• **Instructions for the task**
Search the records for "администрации". Copy every line where it appears.

[Items from a data source]
^^^^^^^^

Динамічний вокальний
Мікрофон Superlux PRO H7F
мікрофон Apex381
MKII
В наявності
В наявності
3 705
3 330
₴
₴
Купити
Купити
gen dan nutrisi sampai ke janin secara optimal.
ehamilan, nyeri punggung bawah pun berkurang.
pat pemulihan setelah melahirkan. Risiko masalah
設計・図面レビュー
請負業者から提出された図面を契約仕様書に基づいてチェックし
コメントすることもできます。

^^^^^^^^

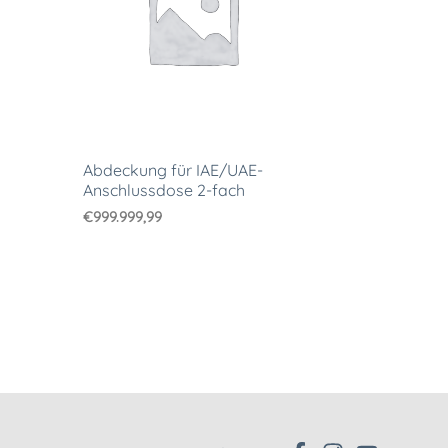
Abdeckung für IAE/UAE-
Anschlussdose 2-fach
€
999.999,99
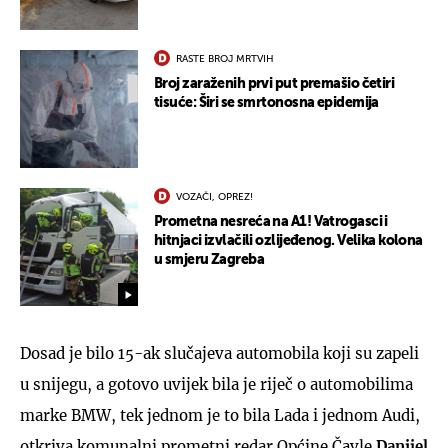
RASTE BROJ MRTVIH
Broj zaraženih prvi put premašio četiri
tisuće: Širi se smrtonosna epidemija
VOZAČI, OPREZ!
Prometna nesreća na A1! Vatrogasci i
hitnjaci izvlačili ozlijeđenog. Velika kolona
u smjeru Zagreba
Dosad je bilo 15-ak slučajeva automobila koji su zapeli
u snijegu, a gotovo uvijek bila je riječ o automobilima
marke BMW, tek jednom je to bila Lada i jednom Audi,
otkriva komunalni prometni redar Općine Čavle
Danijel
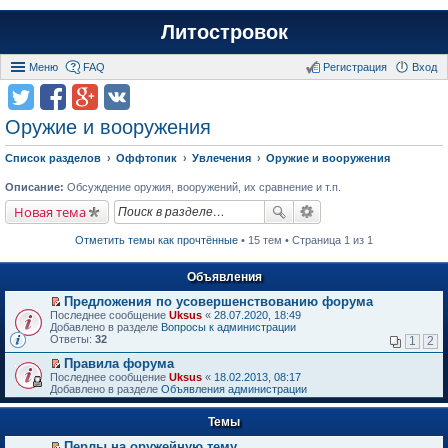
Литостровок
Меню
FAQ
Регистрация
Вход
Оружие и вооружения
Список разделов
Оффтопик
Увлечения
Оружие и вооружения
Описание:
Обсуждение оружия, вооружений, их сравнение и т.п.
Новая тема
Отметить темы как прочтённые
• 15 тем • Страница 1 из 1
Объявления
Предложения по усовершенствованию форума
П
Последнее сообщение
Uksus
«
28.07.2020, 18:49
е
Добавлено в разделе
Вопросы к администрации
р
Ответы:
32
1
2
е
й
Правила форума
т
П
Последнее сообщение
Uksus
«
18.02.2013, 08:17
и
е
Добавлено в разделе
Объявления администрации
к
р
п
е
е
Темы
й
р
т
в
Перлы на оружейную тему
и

^^^^^^^^

• **Task response**
Вопросы к администрации
Объявления администрации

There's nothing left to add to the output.